MorselFlow

出された量と食べた量

大盛りを出されると、食べる量はどれくらい増える?

58件・6,603人の研究をまとめたCochraneレビューでは、大きなポーション、パッケージ、食器を提示された人は、小さいものを提示された人より多く食べました。ただし、一度の大盛りで摂取量が必ず一定割合増えるという結果ではありません。

研究者は、食品の一人前、パッケージ、1個あたりの大きさ、食器の大きさを変えたランダム化試験を集め、参加者が選んだ量または実際に口にした量を比較しました。食品の摂取量を扱った58件・86比較では、大きいサイズを提示された参加者ほど多く食べました。

大きいサイズを提示された参加者は、小さいサイズを提示された参加者より多く食べました。

8.5–13.5%

レビューで観察した差が食生活全体で続くと仮定した、英国の子どもと成人の1日平均エネルギー摂取量の推定減少幅(144〜228 kcal)

食品の摂取量を扱った58件・86比較、参加者6,603人の統合結果です。食品摂取量の標準化平均差は0.38(95%信頼区間0.29〜0.46)でした。図の皿は概念図で、8.5〜13.5%は食生活全体へ効果が続くと仮定したモデル推計です。 出典:Cochraneレビュー「Portion, package or tableware size for changing selection and consumption」

参加者が食べた量には、空腹だけでなく提示されたサイズも関係していました。

レビューは、サイズを変えた条件間で参加者の平均摂取量を比較しています。研究結果は、参加者が意識して大盛りを選んだ場合だけでなく、研究者や提供者があらかじめ量を変えた場合も含みます。

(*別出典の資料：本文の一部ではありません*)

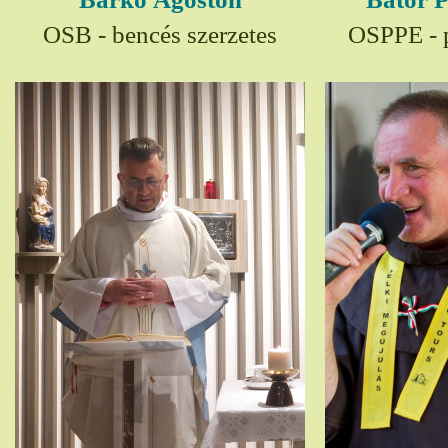
OSB - bencés szerzetes
OSPPE - p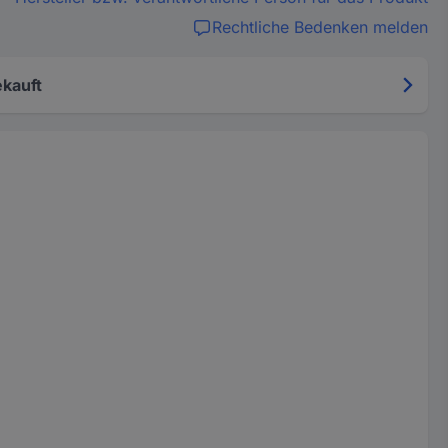
Rechtliche Bedenken melden
kauft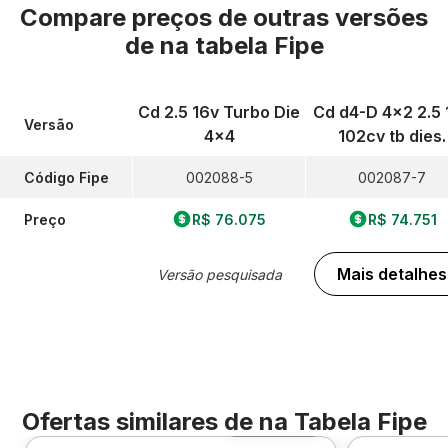
Compare preços de outras versões
de
na tabela Fipe
Cd 2.5 16v Turbo Die
Cd d4-D 4x2 2.5 
Versão
4x4
102cv tb dies.
Código Fipe
002088-5
002087-7
Preço
R$ 76.075
R$ 74.751
Mais detalhes
Versão pesquisada
Ofertas similares de
na Tabela Fipe
Foto 360º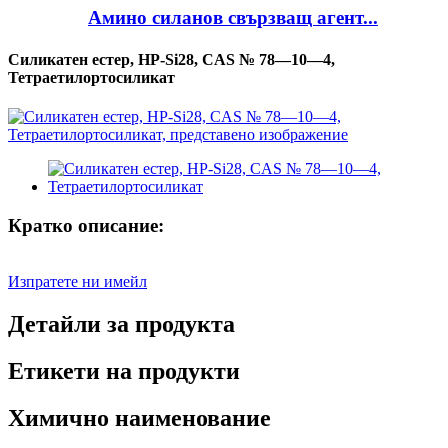
Амино силанов свързващ агент...
Силикатен естер, HP-Si28, CAS № 78—10—4,
Тетраетилортосиликат
Кратко описание:
Изпратете ни имейл
Детайли за продукта
Етикети на продукти
Химично наименование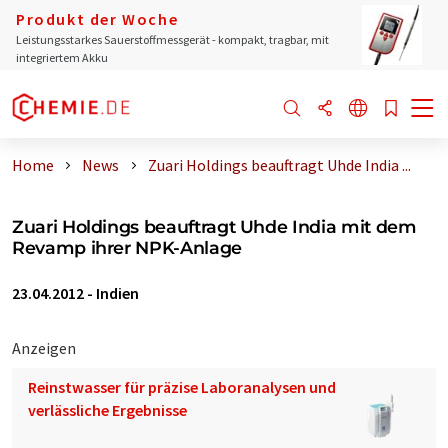
Produkt der Woche
Leistungsstarkes Sauerstoffmessgerät - kompakt, tragbar, mit
integriertem Akku
Home
News
Zuari Holdings beauftragt Uhde India ...
Zuari Holdings beauftragt Uhde India mit dem
Revamp ihrer NPK-Anlage
23.04.2012
-
Indien
Anzeigen
Reinstwasser für präzise Laboranalysen und
verlässliche Ergebnisse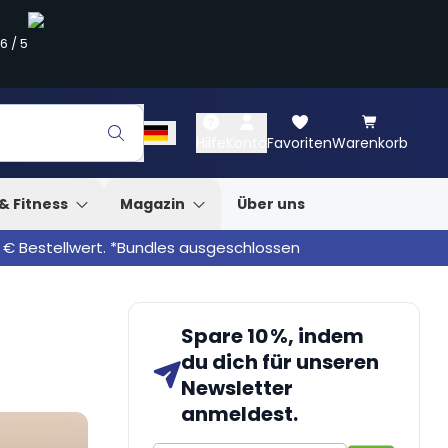
.6
/
5
Hilfe
Konto
Favoriten
Warenkorb
& Fitness
Magazin
Über uns
 € Bestellwert. *Bundles ausgeschlossen
Spare 10 %, indem
du dich für unseren
Newsletter
anmeldest.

したがって、この結果から読み取れるのは「大盛りを選ぶ人は意志が弱い」ということではありません。食べる人の前にどの量を置くかという環境が、摂取量に関わる可能性です。

8.5〜13.5%は、一度の食事で個人の摂取量が増える割合ではありません。

研究者は、レビューで観察した効果が食生活全体で続くと仮定し、英国の子どもと成人の平均的な1日摂取量が144〜228 kcal、率にして8.5〜13.5%減る可能性をモデルで推計しました。

レビューに含まれた研究の多くは米国で行われ、観察期間も短いものが中心でした。家庭で小さめに盛れば同じ差が長期間続く、と証明した研究ではありません。

同じ料理を最初は少なめに盛り、おかわりを用意した日と、最初から大盛りにした日を比べる。

MorselFlowが写真から推定した量は、利用者が保存前に修正できます。

器の大きさや撮影角度で料理の見え方は変わるため、写真だけでは量を正確に測れません。MorselFlowは、少なめ・普通・多めなどの候補を確認画面に表示します。

利用者は提案と実際の食事を見比べ、違う場合だけ量を直せます。アプリの推定値は計測結果ではありません。

本記事の数値は集団向けの公的基準または研究結果です。個人の診断・治療・栄養指導を目的とするものではありません。料理候補、量、栄養値は推定であり、実際と異なる場合があります。